Herkunft, Ausbildung und Militärdienst
Am 15. September 1913 wurde Hans Filbinger in Mannheim geboren. Seine Mutter Luise, geb. Schnur, verstarb 1918; sein Vater, Johannes Filbinger, war Bankangestellter. Von 1924 bis zum Abitur 1933 besuchte Filbinger das Badische Realgymnasium in seiner Heimatstadt. Anschließend studierte er Rechtswissenschaft und Nationalökonomie in Freiburg/Br. und München. Nach dem Referendariat und einem Auslandsaufenthalt in Paris promovierte er 1939 bei Hans Großmann-Doerth in Freiburg/Br. mit einer Arbeit über „Die Schranken der Mehrheitsherrschaft im Aktien- und Konzernrecht“ zum Dr. jur. und arbeitete dort bis 1940 als Fakultätsassistent und Lehrbeauftragter an der Universität.

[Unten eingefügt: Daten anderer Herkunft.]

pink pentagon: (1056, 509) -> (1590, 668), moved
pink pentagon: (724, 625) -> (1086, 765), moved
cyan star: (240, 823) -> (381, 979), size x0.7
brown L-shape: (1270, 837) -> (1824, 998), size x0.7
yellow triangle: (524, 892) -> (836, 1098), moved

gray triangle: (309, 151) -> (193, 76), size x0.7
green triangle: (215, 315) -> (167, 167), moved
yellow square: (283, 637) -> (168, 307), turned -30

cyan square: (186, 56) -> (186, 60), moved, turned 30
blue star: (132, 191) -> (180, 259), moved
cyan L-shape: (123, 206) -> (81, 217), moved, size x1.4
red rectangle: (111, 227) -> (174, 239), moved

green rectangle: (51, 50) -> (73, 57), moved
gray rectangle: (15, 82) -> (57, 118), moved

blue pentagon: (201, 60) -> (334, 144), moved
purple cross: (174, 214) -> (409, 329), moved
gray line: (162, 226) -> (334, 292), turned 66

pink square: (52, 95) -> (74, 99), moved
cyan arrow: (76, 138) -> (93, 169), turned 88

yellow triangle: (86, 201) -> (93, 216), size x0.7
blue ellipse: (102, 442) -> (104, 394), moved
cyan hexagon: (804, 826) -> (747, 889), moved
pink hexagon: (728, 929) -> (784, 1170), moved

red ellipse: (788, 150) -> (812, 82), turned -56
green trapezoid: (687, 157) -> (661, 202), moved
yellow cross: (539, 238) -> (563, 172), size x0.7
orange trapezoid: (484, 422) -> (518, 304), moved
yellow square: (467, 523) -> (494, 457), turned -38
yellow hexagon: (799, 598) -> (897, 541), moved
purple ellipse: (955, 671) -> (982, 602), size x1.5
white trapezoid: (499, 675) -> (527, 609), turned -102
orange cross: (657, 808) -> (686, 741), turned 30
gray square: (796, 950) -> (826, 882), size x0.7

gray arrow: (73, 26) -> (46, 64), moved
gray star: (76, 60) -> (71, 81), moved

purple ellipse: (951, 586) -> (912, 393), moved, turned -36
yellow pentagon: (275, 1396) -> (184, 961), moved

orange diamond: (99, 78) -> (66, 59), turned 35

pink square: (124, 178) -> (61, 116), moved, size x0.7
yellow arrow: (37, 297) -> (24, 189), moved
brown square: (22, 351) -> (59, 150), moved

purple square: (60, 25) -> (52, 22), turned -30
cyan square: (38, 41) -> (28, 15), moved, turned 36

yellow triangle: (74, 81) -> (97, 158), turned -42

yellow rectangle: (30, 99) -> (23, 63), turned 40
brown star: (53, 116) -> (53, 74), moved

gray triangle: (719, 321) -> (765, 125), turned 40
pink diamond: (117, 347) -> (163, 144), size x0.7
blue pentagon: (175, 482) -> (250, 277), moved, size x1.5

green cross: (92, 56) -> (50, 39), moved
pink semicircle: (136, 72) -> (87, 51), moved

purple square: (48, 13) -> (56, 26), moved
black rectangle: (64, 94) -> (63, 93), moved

Bestimmend für Filbingers politische Sozialisation war seine Mitgliedschaft im Bund Neudeutschland, einem nach dem Ersten Weltkrieg gegründeten Verband der katholischen Jugendbewegung. Die Mitglieder strebten nach einer erneuerten „Lebensgestaltung in Christus“, beseelt von den Werten „Einfachheit“, „Natürlichkeit“ und „innere Wahrhaftigkeit“, die damals viele Jugendliche umtrieben. Filbinger trat der Organisation 1928 bei und leitete von 1932 bis 1933 eine Jugendgruppe in Nordbaden. Während seines Studiums gehörte er dann dem Kreis der „Älteren Neudeutschen“ in Freiburg/Br. an. In diesen Jahren entstand die lebenslange enge Freundschaft mit dem Philosophen Max Müller (1906–1994), einem Schüler Heideggers. Nach der Machtübernahme durch die Nationalsozialisten wurde der Bund Neudeutschland zunächst im Rahmen des Reichskonkordats zwischen der Katholischen Kirche und dem Deutschen Reich geschützt, 1939 jedoch verboten, da er dem Anspruch der Hitlerjugend, alle deutschen Jugendlichen zu vertreten, entgegenstand.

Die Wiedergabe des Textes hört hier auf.